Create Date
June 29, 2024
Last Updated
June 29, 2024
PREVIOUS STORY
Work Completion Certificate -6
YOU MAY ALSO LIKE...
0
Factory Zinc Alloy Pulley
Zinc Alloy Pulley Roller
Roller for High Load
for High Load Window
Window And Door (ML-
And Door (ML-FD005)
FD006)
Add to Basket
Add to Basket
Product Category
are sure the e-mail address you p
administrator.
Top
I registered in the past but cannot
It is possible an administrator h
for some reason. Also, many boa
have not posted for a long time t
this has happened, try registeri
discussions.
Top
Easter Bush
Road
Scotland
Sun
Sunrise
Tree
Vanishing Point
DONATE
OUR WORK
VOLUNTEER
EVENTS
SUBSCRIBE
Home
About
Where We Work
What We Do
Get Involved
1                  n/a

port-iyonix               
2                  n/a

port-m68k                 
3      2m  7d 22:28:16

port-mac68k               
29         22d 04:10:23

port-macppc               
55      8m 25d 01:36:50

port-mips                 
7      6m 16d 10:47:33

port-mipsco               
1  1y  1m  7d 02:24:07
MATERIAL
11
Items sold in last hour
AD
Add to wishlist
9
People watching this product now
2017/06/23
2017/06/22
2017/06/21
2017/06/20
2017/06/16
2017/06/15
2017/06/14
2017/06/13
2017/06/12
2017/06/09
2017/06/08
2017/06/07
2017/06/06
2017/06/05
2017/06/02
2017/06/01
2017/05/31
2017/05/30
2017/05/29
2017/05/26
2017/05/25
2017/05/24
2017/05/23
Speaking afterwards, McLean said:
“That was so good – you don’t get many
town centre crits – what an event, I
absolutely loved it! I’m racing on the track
== == ==
**Your objective:**
Using the material above, output each line exactly as it appears.

**Response area:**
Create Date
June 29, 2024
Last Updated
June 29, 2024
PREVIOUS STORY
Work Completion Certificate -6
YOU MAY ALSO LIKE...
0
Factory Zinc Alloy Pulley
Zinc Alloy Pulley Roller
Roller for High Load
for High Load Window
Window And Door (ML-
And Door (ML-FD005)
FD006)
Add to Basket
Add to Basket
Product Category
are sure the e-mail address you p
administrator.
Top
I registered in the past but cannot
It is possible an administrator h
for some reason. Also, many boa
have not posted for a long time t
this has happened, try registeri
discussions.
Top
Easter Bush
Road
Scotland
Sun
Sunrise
Tree
Vanishing Point
DONATE
OUR WORK
VOLUNTEER
EVENTS
SUBSCRIBE
Home
About
Where We Work
What We Do
Get Involved
1                  n/a

port-iyonix               
2                  n/a

port-m68k                 
3      2m  7d 22:28:16

port-mac68k               
29         22d 04:10:23

port-macppc               
55      8m 25d 01:36:50

port-mips                 
7      6m 16d 10:47:33

port-mipsco               
1  1y  1m  7d 02:24:07
MATERIAL
11
Items sold in last hour
AD
Add to wishlist
9
People watching this product now
2017/06/23
2017/06/22
2017/06/21
2017/06/20
2017/06/16
2017/06/15
2017/06/14
2017/06/13
2017/06/12
2017/06/09
2017/06/08
2017/06/07
2017/06/06
2017/06/05
2017/06/02
2017/06/01
2017/05/31
2017/05/30
2017/05/29
2017/05/26
2017/05/25
2017/05/24
2017/05/23
Speaking afterwards, McLean said:
“That was so good – you don’t get many
town centre crits – what an event, I
absolutely loved it! I’m racing on the track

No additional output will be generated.